Fast Input and other Electrical Tests

One way to measure how successful a keyboard has been designed is to spam it with predictable commands and measure what it detects. One of the most obvious methods is to strike keys with a banking card such that one side of the line of keys is struck before the other. Since there is no guarantee that a keyboard will perform better left to right as it would right to left – and it turns out that some do not – the tests are performed once in each direction. If a keyboard is inconsistent in one direction compared to another that could be a sign of problems.

I can't explain it — but the Rosewill RK-9000RE Cherry MX Red had a bad day…

It was not a strong performer the first time around, and worse this time.

If you want to check out the raw inputs — they are online in a Google Doc.

Well, the joke is on me. I wanted to show the difference between higher-end mechanical keyboards and a membrane keyboard. Recently I acquired an old Microsoft multimedia keyboard from the very early 2000’s. Apparently it was actually manufactured for a time and market where keyboards were not just designed to be cheap.

The Microsoft Multimedia keyboard performed just as well as the mechanical keyboards despite being based on membrane-dome technology. The keyboard did struggle slightly in right-to-left keystrokes but in general the keyboard was surprisingly good. Microsoft consumer hardware was once amazing – although they are not terrible these days – and this is apparently one of those examples.

As for the Corsair K60 and K90 —

The Corsair K60 and K90 keyboards handle rapid input extremely well. This test has a quite large range in error and cheap keyboards fall off in score in an instant. Throughout my testing I have found that a score above 75% should be a good indicating threshold of a high precision keyboard. The Corsair K60 and K90 are comfortably above that barrier in both keystroke directions.

I have also not found any case of any reasonable combination of keys jamming the input. Using AquaKey I put claims of NKRO or other many key “anti-ghosting” methods to the test because “up-to” means honestly nothing. Corsair seems to have been honest in their claims that each key is isolated from one another. It seems like the only limits are the bus and the few macro key combinations that Corsair baked in the keyboard.

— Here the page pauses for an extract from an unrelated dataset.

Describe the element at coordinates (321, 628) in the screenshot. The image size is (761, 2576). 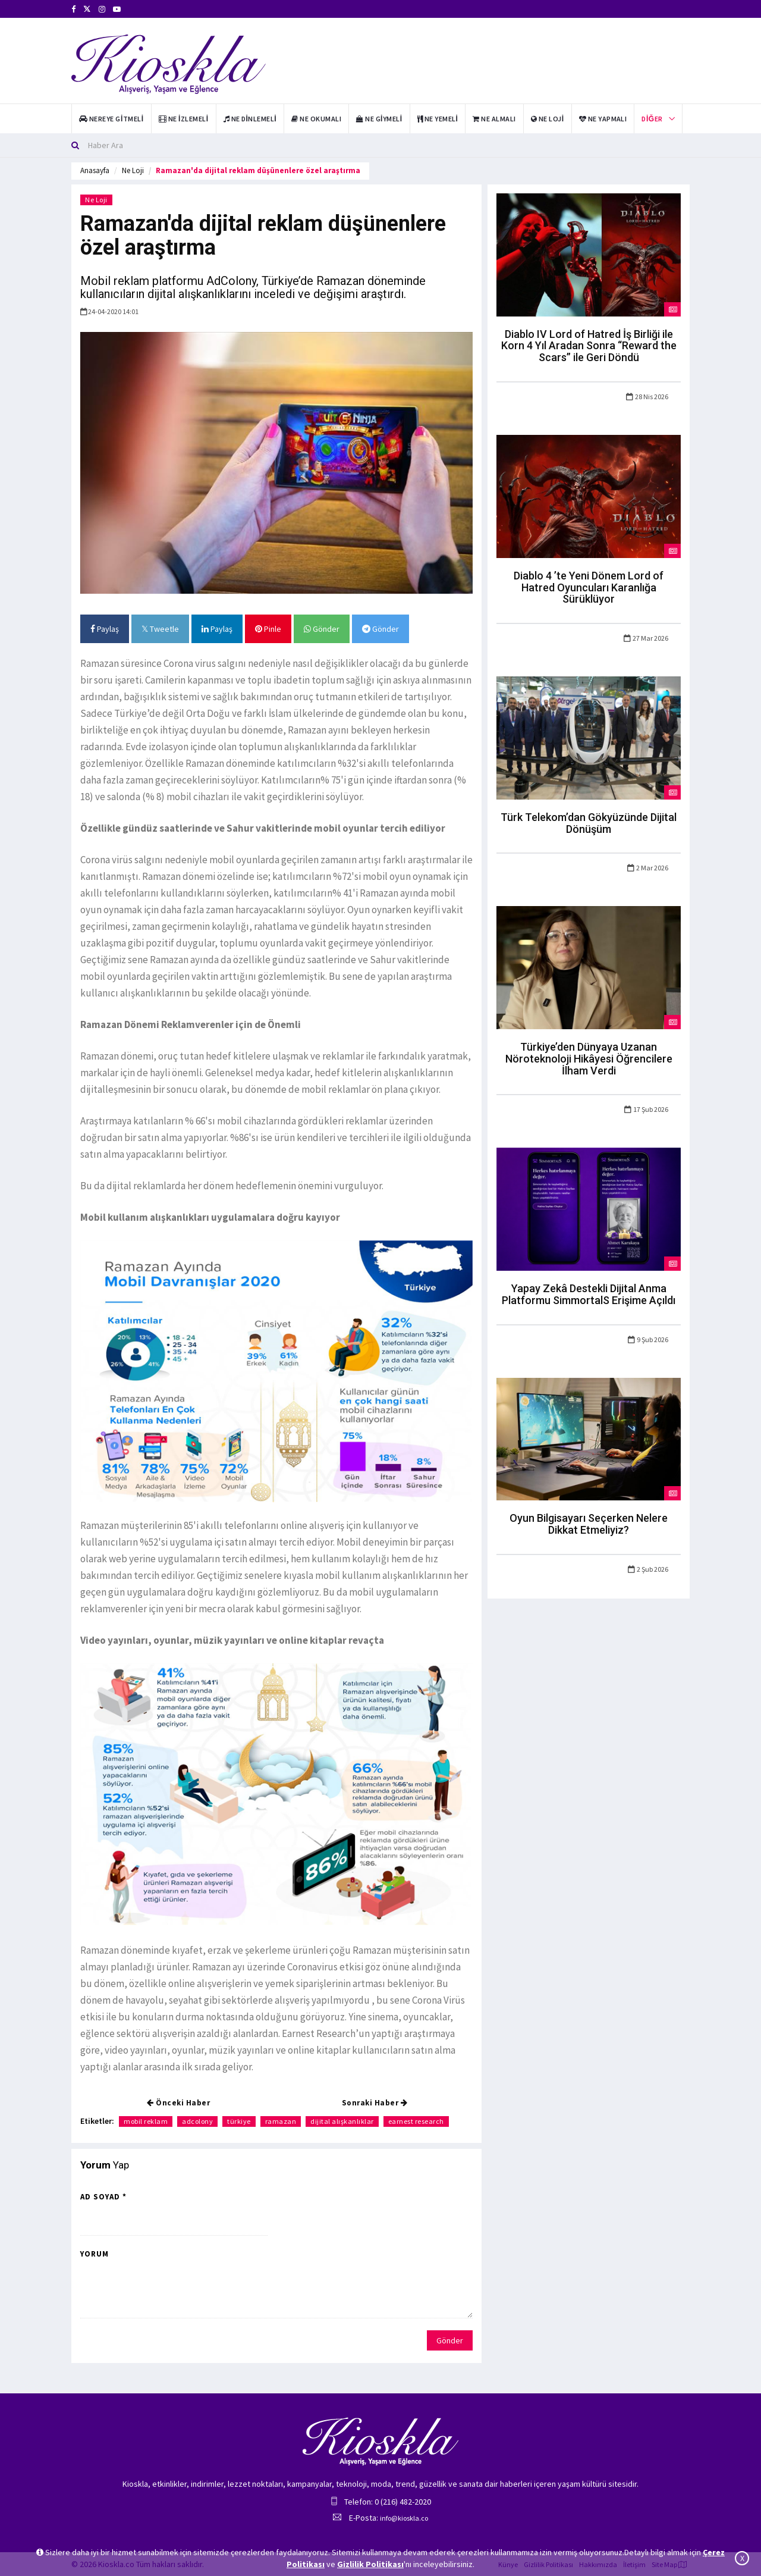 I see `Gönder` at that location.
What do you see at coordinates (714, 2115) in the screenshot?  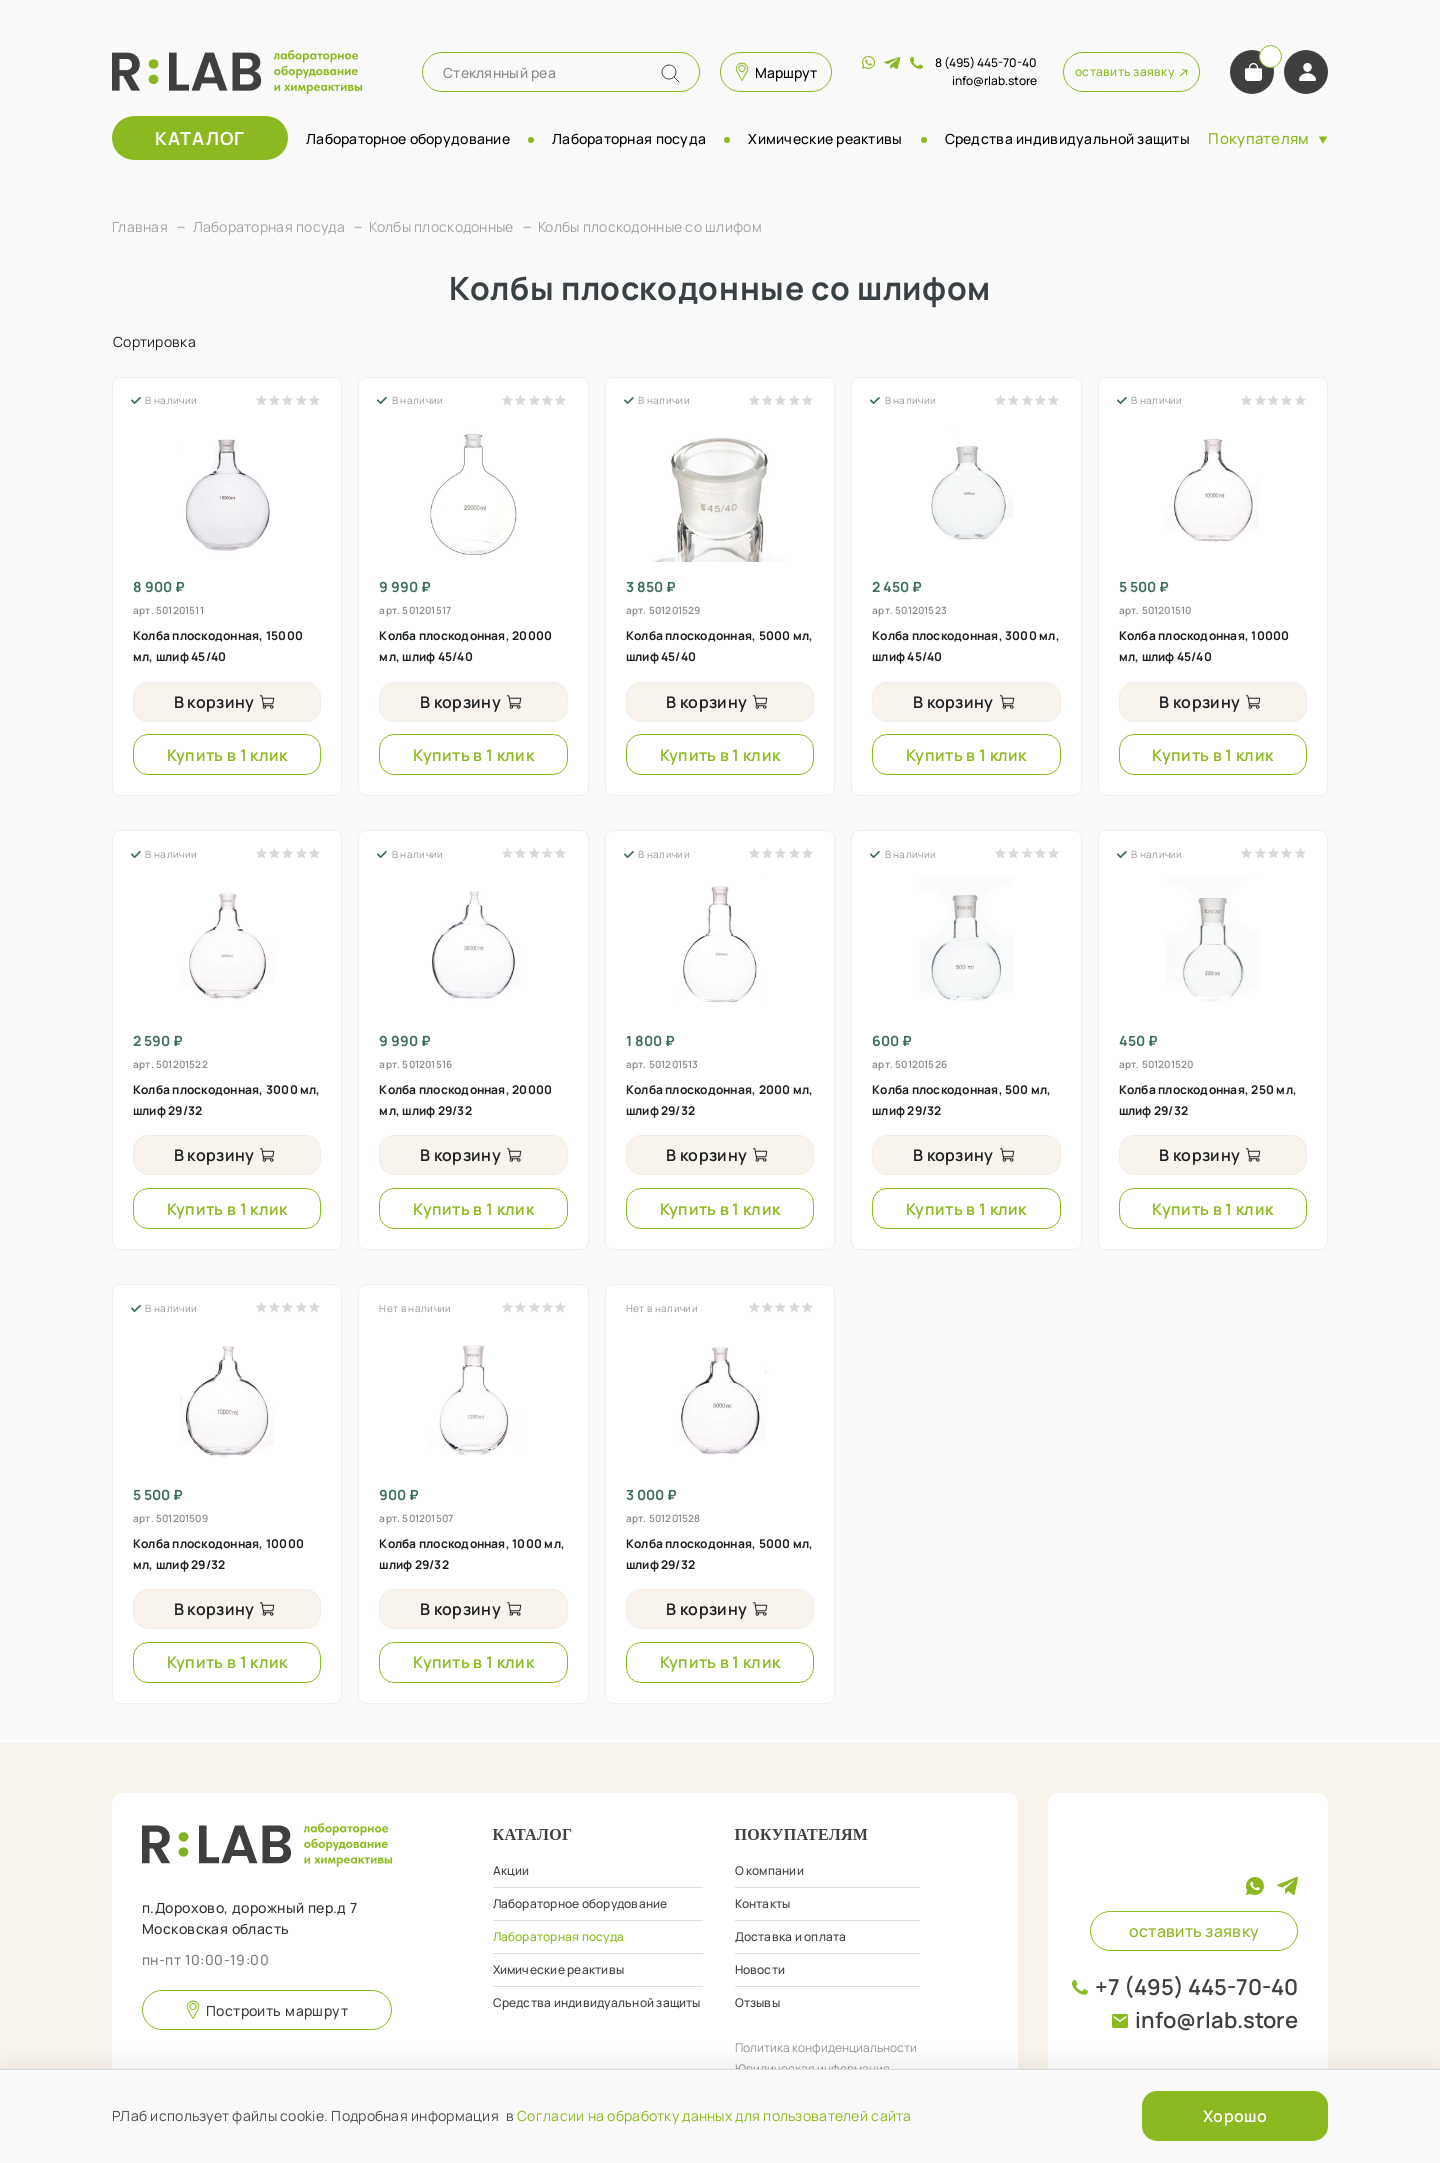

Speaking of which: expect several ctrl + alt + shift + (key) commands to not be possible and, if somehow accidentally pressed, expect it to be possible that other keys pressed at the same time to be reporting as stuck down until you unplug the keyboard. This practice really annoys me but I can see why Corsair would want to avoid adding extra keys. At least it was an intentional design choice.

For a first-time release, Corsair appears to have put just as much concern into the internals as they have put into the external design.